* [PROBLEM DESCRIPTION] Exactly as written, set down each line of the data below except its pictures.

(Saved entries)

————

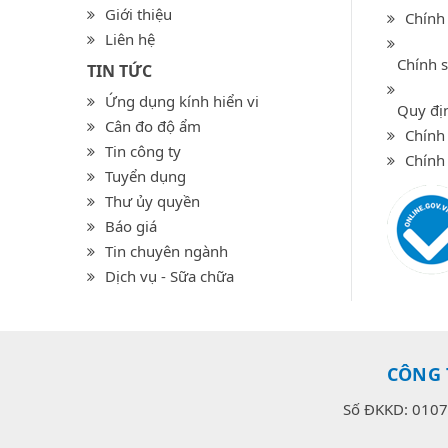
Giới thiệu
Chính
Liên hệ
Chính 
TIN TỨC
Ứng dụng kính hiển vi
Quy địn
Cân đo độ ẩm
Chính 
Tin công ty
Chính
Tuyển dụng
Thư ủy quyền
Báo giá
Tin chuyên ngành
Dịch vụ - Sữa chữa
CÔNG 
Số ĐKKD: 0107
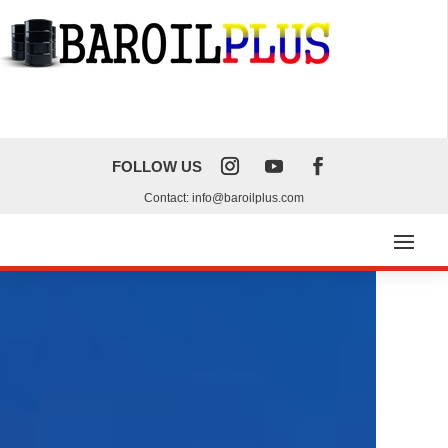
FOLLOW US
Contact: info@baroilplus.com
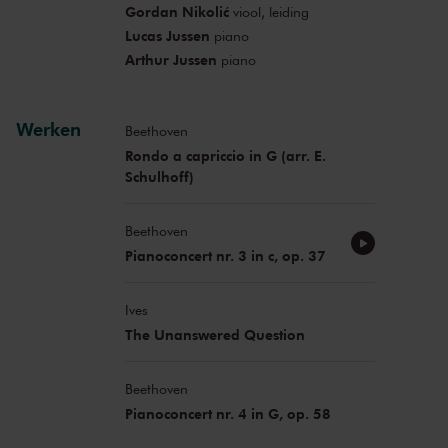
Gordan Nikolić
viool, leiding
Lucas Jussen
piano
Arthur Jussen
piano
Werken
Beethoven
Rondo a capriccio in G (arr. E.
Schulhoff)
Beethoven
Pianoconcert nr. 3 in c, op. 37
Ives
The Unanswered Question
Beethoven
Pianoconcert nr. 4 in G, op. 58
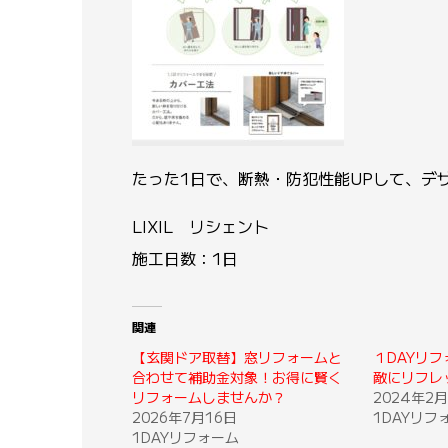
たった1日で、断熱・防犯性能UPして、デ
LIXIL リシェント
施工日数：1日
関連
【玄関ドア取替】窓リフォームと
１DAYリ
合わせて補助金対象！お得に賢く
敵にリフレ
リフォームしませんか？
2024年2月
2026年7月16日
1DAYリフ
1DAYリフォーム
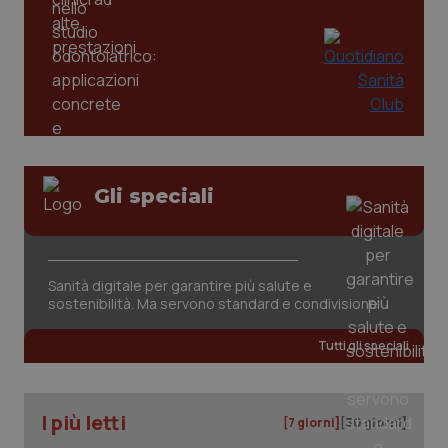
PHPSESSID
Sessio
PHP.net
www.quotidianosanita.it
Gli speciali
Sanità digitale per garantire più salute e
sostenibilità. Ma servono standard e condivisione
Tutti gli speciali
I più letti
[7 giorni]
[30 giorni]
_ga_KM60CM4NPH
.quotidianosanita.it
1 anno
mes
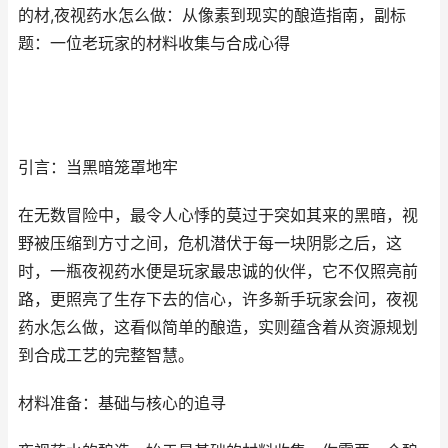
的材,夜视药水怎么做：从像素到现实的酿造指南，副标
题：一位老玩家的材料收集与合成心得
引言：当黑暗笼罩地牢
在无数冒险中，最令人心悸的莫过于突如其来的黑暗，视
野被压缩到方寸之间，危机潜伏于每一块阴影之后，这
时，一瓶夜视药水便是玩家最忠诚的伙伴，它不仅照亮前
路，更照亮了生存下去的信心，许多新手玩家会问，夜视
药水怎么做，这看似简单的酿造，实则蕴含着从资源规划
到合成工艺的完整智慧。
材料准备：基础与核心的追寻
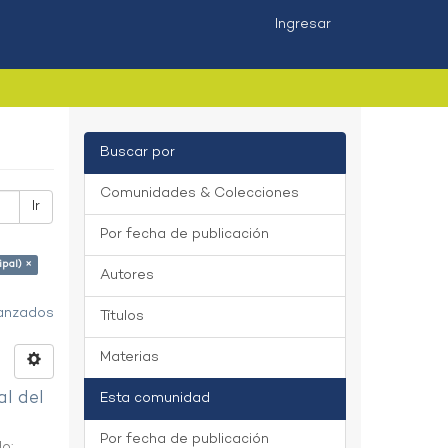
Ingresar
Buscar por
Comunidades & Colecciones
Ir
Por fecha de publicación
ipal) ×
Autores
vanzados
Títulos
Materias
al del
Esta comunidad
Por fecha de publicación
do
;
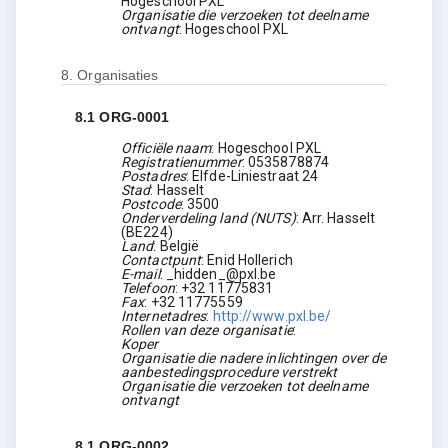
Hogeschool PXL
Organisatie die verzoeken tot deelname
ontvangt
:
Hogeschool PXL
8.
Organisaties
8.1
ORG-0001
Officiële naam
:
Hogeschool PXL
Registratienummer
:
0535878874
Postadres
:
Elfde-Liniestraat 24
Stad
:
Hasselt
Postcode
:
3500
Onderverdeling land (NUTS)
:
Arr. Hasselt
(
BE224
)
Land
:
België
Contactpunt
:
Enid Hollerich
E-mail
:
_hidden_@pxl.be
Telefoon
:
+32 11775831
Fax
:
+32 11775559
Internetadres
:
http://www.pxl.be/
Rollen van deze organisatie
:
Koper
Organisatie die nadere inlichtingen over de
aanbestedingsprocedure verstrekt
Organisatie die verzoeken tot deelname
ontvangt
8.1
ORG-0002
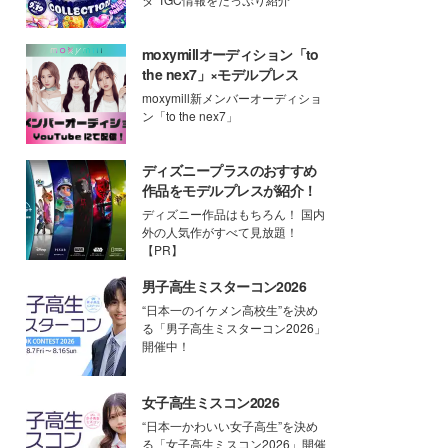
moxymillオーディション「to
the nex7」×モデルプレス
moxymill新メンバーオーディショ
ン「to the nex7」
ディズニープラスのおすすめ
作品をモデルプレスが紹介！
ディズニー作品はもちろん！ 国内
外の人気作がすべて見放題！
【PR】
男子高生ミスターコン2026
“日本一のイケメン高校生”を決め
る「男子高生ミスターコン2026」
開催中！
女子高生ミスコン2026
“日本一かわいい女子高生”を決め
る「女子高生ミスコン2026」開催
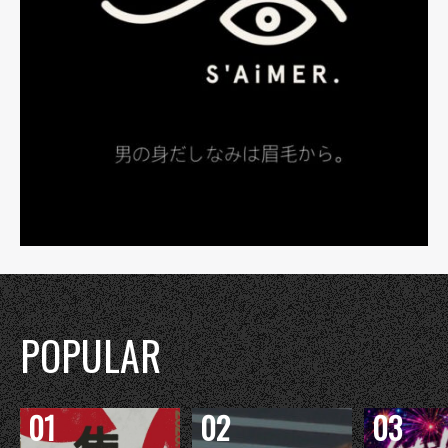
POPULAR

————

* [SOLUTION TO THIS PROBLEM]
Giới thiệu
Chính
Liên hệ
Chính 
TIN TỨC
Ứng dụng kính hiển vi
Quy địn
Cân đo độ ẩm
Chính 
Tin công ty
Chính
Tuyển dụng
Thư ủy quyền
Báo giá
Tin chuyên ngành
Dịch vụ - Sữa chữa
CÔNG 
Số ĐKKD: 0107
FOLLOW US
Contact: info@baroilplus.com
Gordan Nikolić
viool, leiding
Lucas Jussen
piano
Arthur Jussen
piano
Werken
Beethoven
Rondo a capriccio in G (arr. E.
Schulhoff)
Beethoven
Pianoconcert nr. 3 in c, op. 37
Ives
The Unanswered Question
Beethoven
Pianoconcert nr. 4 in G, op. 58
たった1日で、断熱・防犯性能UPして、デ
LIXIL リシェント
施工日数：1日
関連
【玄関ドア取替】窓リフォームと
１DAYリ
合わせて補助金対象！お得に賢く
敵にリフレ
リフォームしませんか？
2024年2月
2026年7月16日
1DAYリフ
1DAYリフォーム
PHPSESSID
Sessio
PHP.net
www.quotidianosanita.it
Gli speciali
Sanità digitale per garantire più salute e
sostenibilità. Ma servono standard e condivisione
Tutti gli speciali
I più letti
[7 giorni]
[30 giorni]
_ga_KM60CM4NPH
.quotidianosanita.it
1 anno
mes
的材,夜视药水怎么做：从像素到现实的酿造指南，副标
题：一位老玩家的材料收集与合成心得
引言：当黑暗笼罩地牢
在无数冒险中，最令人心悸的莫过于突如其来的黑暗，视
野被压缩到方寸之间，危机潜伏于每一块阴影之后，这
时，一瓶夜视药水便是玩家最忠诚的伙伴，它不仅照亮前
路，更照亮了生存下去的信心，许多新手玩家会问，夜视
药水怎么做，这看似简单的酿造，实则蕴含着从资源规划
到合成工艺的完整智慧。
材料准备：基础与核心的追寻
Ingresar
Buscar por
Comunidades & Colecciones
Ir
Por fecha de publicación
ipal) ×
Autores
vanzados
Títulos
Materias
al del
Esta comunidad
Por fecha de publicación
do
;
Hogeschool PXL
Organisatie die verzoeken tot deelname
ontvangt
:
Hogeschool PXL
8.
Organisaties
8.1
ORG-0001
Officiële naam
:
Hogeschool PXL
Registratienummer
:
0535878874
Postadres
:
Elfde-Liniestraat 24
Stad
:
Hasselt
Postcode
:
3500
Onderverdeling land (NUTS)
:
Arr. Hasselt
(
BE224
)
Land
:
België
Contactpunt
:
Enid Hollerich
E-mail
:
_hidden_@pxl.be
Telefoon
:
+32 11775831
Fax
:
+32 11775559
Internetadres
:
http://www.pxl.be/
Rollen van deze organisatie
:
Koper
Organisatie die nadere inlichtingen over de
aanbestedingsprocedure verstrekt
Organisatie die verzoeken tot deelname
ontvangt
8.1
ORG-0002
moxymillオーディション「to
the nex7」×モデルプレス
moxymill新メンバーオーディショ
ン「to the nex7」
ディズニープラスのおすすめ
作品をモデルプレスが紹介！
ディズニー作品はもちろん！ 国内
外の人気作がすべて見放題！
【PR】
男子高生ミスターコン2026
“日本一のイケメン高校生”を決め
る「男子高生ミスターコン2026」
開催中！
女子高生ミスコン2026
“日本一かわいい女子高生”を決め
る「女子高生ミスコン2026」開催
POPULAR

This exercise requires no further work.